The benchmark S&P 500 has gained in nine of the past 10 weeks and went on to hit new highs on trade deal hopes, a decent third-quarter earnings season and a dovish Fed. Amid the return of risk-on trade sentiments, investors can consider the following ETF and stock options.

High-Momentum ETFs

Momentum investing might be an intriguing idea for those seeking higher returns in a short spell. It looks to reflect profits from buying stocks that are sizzling on the market.

iShares Edge MSCI USA Momentum Factor ETF (MTUM - Free Report)

This ETF seeks to track the performance of large and mid-cap U.S. stocks exhibiting relatively higher-momentum characteristics. The fund charges 15 bps in fees.

Invesco DWA Momentum ETF (PDP - Free Report)

The fund looks to track the Dorsey Wright Technical Leaders Index. It charges 62 bps in fees.

Invesco S&P MidCap Momentum ETF (XMMO - Free Report)

The fund is composed of securities with strong growth characteristics selected from the Russell Midcap Index. It charges 39 bps in fees.
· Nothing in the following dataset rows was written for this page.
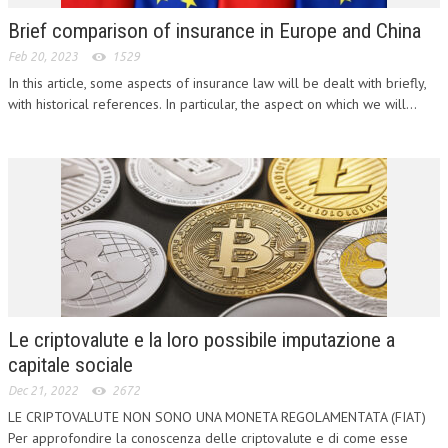
Brief comparison of insurance in Europe and China
COLLABORA CON NOI
Feb 20, 2023
1529
ECONOMIA
In this article, some aspects of insurance law will be dealt with briefly,
with historical references. In particular, the aspect on which we will...
CORPORATE SOCIAL RESPONSIBILITY
ECONOMIA DELL’ARTE
INTERNAZIONALIZZAZIONE
HUMAN RESOURCES
RISORSE UMANE
MARKETING
TREASURY IN FINANCIAL SERVICES
Le criptovalute e la loro possibile imputazione a
capitale sociale
RISK MANAGEMENT
Dec 21, 2022
2672
SVILUPPO SOSTENIBILE
LE CRIPTOVALUTE NON SONO UNA MONETA REGOLAMENTATA (FIAT)
Per approfondire la conoscenza delle criptovalute e di come esse
PERSONA E CITTÀ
VictoryShares USAA MSCI USA Value Momentum ETF (ULVM - Free Report)

The fund is designed to deliver exposure to equity securities of large and mid-capitalization U.S. issuers that have higher exposure to value and momentum factors, while also maintaining moderate turnover and lower realized volatility than traditional capitalization weighted indexes. It charges 20 bps in fees.

Fidelity Momentum Factor ETF (FDMO - Free Report)
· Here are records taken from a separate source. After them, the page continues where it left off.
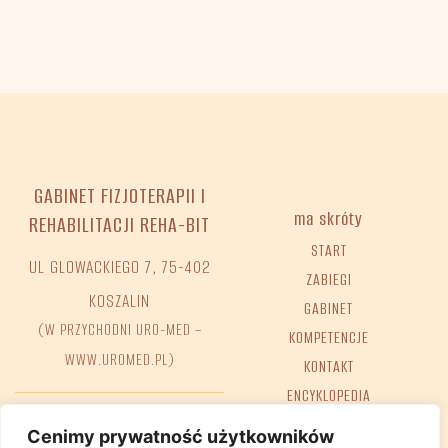
GABINET FIZJOTERAPII I
ma skróty
REHABILITACJI REHA-BIT
START
UL GLOWACKIEGO 7, 75-402
ZABIEGI
KOSZALIN
GABINET
(W PRZYCHODNI URO-MED –
KOMPETENCJE
WWW.UROMED.PL)
KONTAKT
ENCYKLOPEDIA
FAQ
Tel. +48 698 68 02 38
Cenimy prywatność użytkowników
The Fidelity U.S. Momentum Factor Index reflects the performance of stocks of large and mid-capitalization U.S. companies that “exhibit positive momentum signals.” It charges 29 bps in fees.

SPDR Russell 1000 Momentum Focus ETF (ONEO - Free Report)

The fund reflects the performance of a segment of large-capitalization U.S. equity securities, demonstrating a combination of core factors with a focus factor comprising high-momentum characteristics. The fund charges 20 bps in fees.